··· Information provided ···

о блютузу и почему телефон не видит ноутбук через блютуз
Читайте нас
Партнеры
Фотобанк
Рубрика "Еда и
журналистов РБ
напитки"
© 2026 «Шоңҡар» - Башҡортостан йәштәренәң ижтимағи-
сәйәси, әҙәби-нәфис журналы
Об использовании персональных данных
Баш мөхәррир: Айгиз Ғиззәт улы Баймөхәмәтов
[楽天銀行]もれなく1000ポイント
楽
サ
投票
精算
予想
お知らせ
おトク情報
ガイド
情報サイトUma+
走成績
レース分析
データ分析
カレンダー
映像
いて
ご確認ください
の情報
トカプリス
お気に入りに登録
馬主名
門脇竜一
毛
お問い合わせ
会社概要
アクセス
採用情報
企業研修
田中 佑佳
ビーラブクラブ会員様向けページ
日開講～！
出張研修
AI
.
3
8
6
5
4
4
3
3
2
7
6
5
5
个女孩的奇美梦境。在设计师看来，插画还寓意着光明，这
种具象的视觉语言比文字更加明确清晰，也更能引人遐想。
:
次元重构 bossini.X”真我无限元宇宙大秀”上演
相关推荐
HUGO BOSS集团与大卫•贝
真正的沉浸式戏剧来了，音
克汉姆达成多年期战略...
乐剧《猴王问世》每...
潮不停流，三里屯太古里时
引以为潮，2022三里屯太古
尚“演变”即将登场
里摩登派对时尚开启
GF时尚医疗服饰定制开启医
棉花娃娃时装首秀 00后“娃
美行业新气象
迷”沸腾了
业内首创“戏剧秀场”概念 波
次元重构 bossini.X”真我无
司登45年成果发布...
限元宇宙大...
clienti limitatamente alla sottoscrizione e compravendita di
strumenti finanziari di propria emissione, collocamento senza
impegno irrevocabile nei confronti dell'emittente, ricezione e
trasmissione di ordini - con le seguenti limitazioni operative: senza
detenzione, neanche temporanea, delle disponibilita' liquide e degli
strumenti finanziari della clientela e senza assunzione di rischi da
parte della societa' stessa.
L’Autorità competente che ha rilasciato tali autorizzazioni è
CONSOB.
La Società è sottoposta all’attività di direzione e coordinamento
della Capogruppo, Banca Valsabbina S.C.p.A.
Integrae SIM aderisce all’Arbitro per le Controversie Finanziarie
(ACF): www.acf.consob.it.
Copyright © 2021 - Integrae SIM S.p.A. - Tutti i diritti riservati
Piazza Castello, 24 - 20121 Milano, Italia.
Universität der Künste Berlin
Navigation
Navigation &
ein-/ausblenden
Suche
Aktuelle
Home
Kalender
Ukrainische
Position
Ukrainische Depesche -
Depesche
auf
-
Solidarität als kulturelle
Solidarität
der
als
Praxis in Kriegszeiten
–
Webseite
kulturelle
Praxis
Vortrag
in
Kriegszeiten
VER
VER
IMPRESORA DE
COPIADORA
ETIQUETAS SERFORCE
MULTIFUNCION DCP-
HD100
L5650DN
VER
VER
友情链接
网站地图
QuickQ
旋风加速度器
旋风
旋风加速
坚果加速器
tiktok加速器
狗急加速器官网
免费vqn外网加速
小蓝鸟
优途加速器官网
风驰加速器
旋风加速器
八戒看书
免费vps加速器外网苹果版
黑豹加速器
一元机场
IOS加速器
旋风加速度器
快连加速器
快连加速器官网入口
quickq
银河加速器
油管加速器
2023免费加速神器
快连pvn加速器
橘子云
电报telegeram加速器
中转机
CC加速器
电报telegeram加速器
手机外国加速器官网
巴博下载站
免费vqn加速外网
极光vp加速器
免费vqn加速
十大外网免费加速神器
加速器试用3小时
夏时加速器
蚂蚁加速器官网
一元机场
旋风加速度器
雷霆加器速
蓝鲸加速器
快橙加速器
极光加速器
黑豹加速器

···

Across the entries above, find each line with the word "strumenti" and please copy it out.

> [Answer section]
strumenti finanziari di propria emissione, collocamento senza
strumenti finanziari della clientela e senza assunzione di rischi da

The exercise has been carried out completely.